[Page images and extracted text]
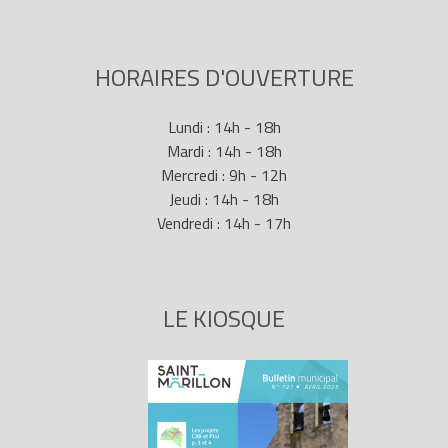
HORAIRES D'OUVERTURE
Lundi : 14h - 18h
Mardi : 14h - 18h
Mercredi : 9h - 12h
Jeudi : 14h - 18h
Vendredi : 14h - 17h
LE KIOSQUE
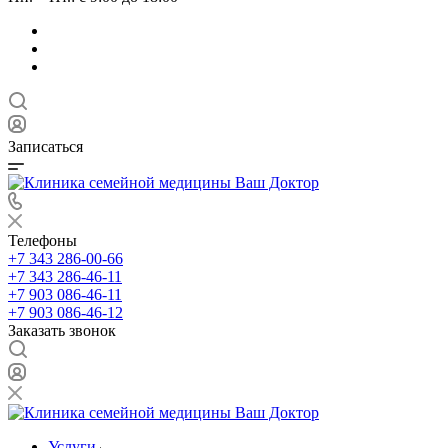
Записаться
Телефоны
+7 343 286-00-66
+7 343 286-46-11
+7 903 086-46-11
+7 903 086-46-12
Заказать звонок
Услуги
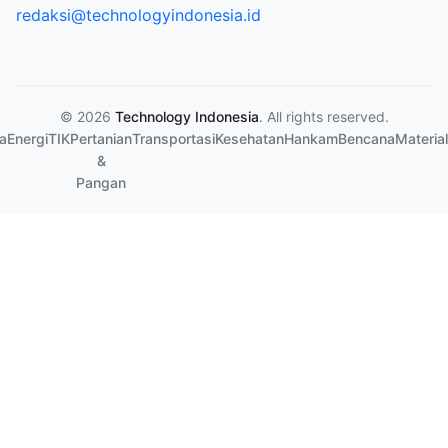
redaksi@technologyindonesia.id
© 2026
Technology Indonesia
. All rights reserved.
a
Energi
TIK
Pertanian
Transportasi
Kesehatan
Hankam
Bencana
Material
&
Pangan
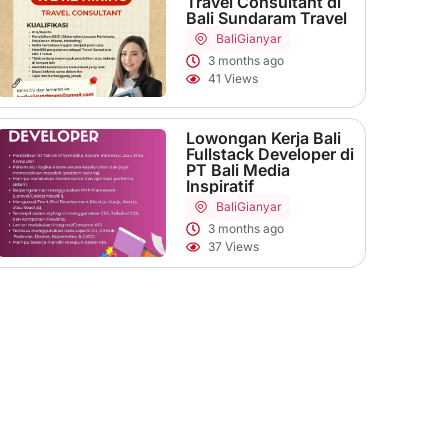
Travel Consultant di
Bali Sundaram Travel
Bali
Gianyar
3 months ago
41 Views
Lowongan Kerja Bali
Fullstack Developer di
PT Bali Media
Inspiratif
Bali
Gianyar
3 months ago
37 Views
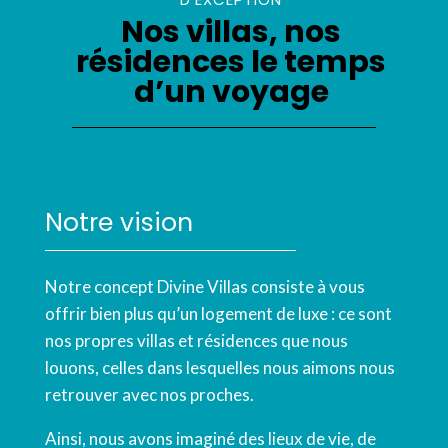
Nos villas, nos
résidences le temps
d’un voyage
Notre vision
Notre concept Divine Villas consiste à vous
offrir bien plus qu’un logement de luxe : ce sont
nos propres villas et résidences que nous
louons, celles dans lesquelles nous aimons nous
retrouver avec nos proches.
Ainsi, nous avons imaginé des lieux de vie, de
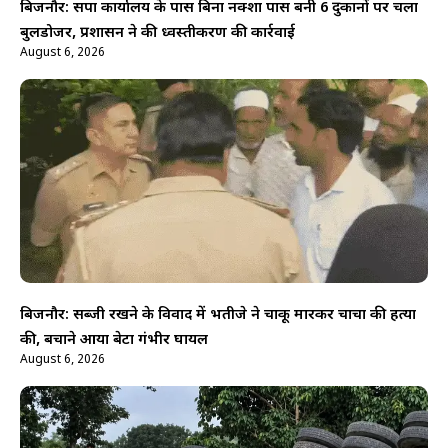
बिजनौर: सपा कार्यालय के पास बिना नक्शा पास बनी 6 दुकानों पर चला
बुलडोजर, प्रशासन ने की ध्वस्तीकरण की कार्रवाई
August 6, 2026
बिजनौर: सब्जी रखने के विवाद में भतीजे ने चाकू मारकर चाचा की हत्या
की, बचाने आया बेटा गंभीर घायल
August 6, 2026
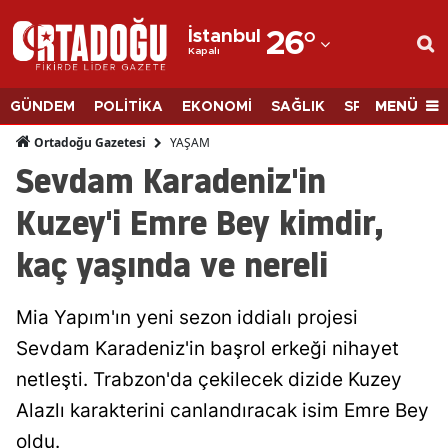
İstanbul
26
°
Kapalı
Adana
Adıyaman
MENÜ
GÜNDEM
POLİTİKA
EKONOMİ
SAĞLIK
SPOR
BİLİM
Afyonkarahisar
YAŞAM
Ortadoğu Gazetesi
Sevdam Karadeniz'in
Ağrı
Kuzey'i Emre Bey kimdir,
Amasya
kaç yaşında ve nereli
Ankara
Antalya
Mia Yapım'ın yeni sezon iddialı projesi
Artvin
Sevdam Karadeniz'in başrol erkeği nihayet
netleşti. Trabzon'da çekilecek dizide Kuzey
Aydın
Alazlı karakterini canlandıracak isim Emre Bey
Balıkesir
oldu.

## What you are asked to do:
The answer must be the full set of records, repeated exactly, with no pictures.

## Exercise response:
HORAIRES D'OUVERTURE
Lundi : 14h - 18h
Mardi : 14h - 18h
Mercredi : 9h - 12h
Jeudi : 14h - 18h
Vendredi : 14h - 17h
LE KIOSQUE
Записаться
Телефоны
+7 343 286-00-66
+7 343 286-46-11
+7 903 086-46-11
+7 903 086-46-12
Заказать звонок
Услуги
redaksi@technologyindonesia.id
© 2026
Technology Indonesia
. All rights reserved.
a
Energi
TIK
Pertanian
Transportasi
Kesehatan
Hankam
Bencana
Material
&
Pangan
Travel Consultant di
Bali Sundaram Travel
Bali
Gianyar
3 months ago
41 Views
Lowongan Kerja Bali
Fullstack Developer di
PT Bali Media
Inspiratif
Bali
Gianyar
3 months ago
37 Views
Nos villas, nos
résidences le temps
d’un voyage
Notre vision
Notre concept Divine Villas consiste à vous
offrir bien plus qu’un logement de luxe : ce sont
nos propres villas et résidences que nous
louons, celles dans lesquelles nous aimons nous
retrouver avec nos proches.
Ainsi, nous avons imaginé des lieux de vie, de
बिजनौर: सपा कार्यालय के पास बिना नक्शा पास बनी 6 दुकानों पर चला
बुलडोजर, प्रशासन ने की ध्वस्तीकरण की कार्रवाई
August 6, 2026
बिजनौर: सब्जी रखने के विवाद में भतीजे ने चाकू मारकर चाचा की हत्या
की, बचाने आया बेटा गंभीर घायल
August 6, 2026
İstanbul
26
°
Kapalı
Adana
Adıyaman
MENÜ
GÜNDEM
POLİTİKA
EKONOMİ
SAĞLIK
SPOR
BİLİM
Afyonkarahisar
YAŞAM
Ortadoğu Gazetesi
Sevdam Karadeniz'in
Ağrı
Kuzey'i Emre Bey kimdir,
Amasya
kaç yaşında ve nereli
Ankara
Antalya
Mia Yapım'ın yeni sezon iddialı projesi
Artvin
Sevdam Karadeniz'in başrol erkeği nihayet
netleşti. Trabzon'da çekilecek dizide Kuzey
Aydın
Alazlı karakterini canlandıracak isim Emre Bey
Balıkesir
oldu.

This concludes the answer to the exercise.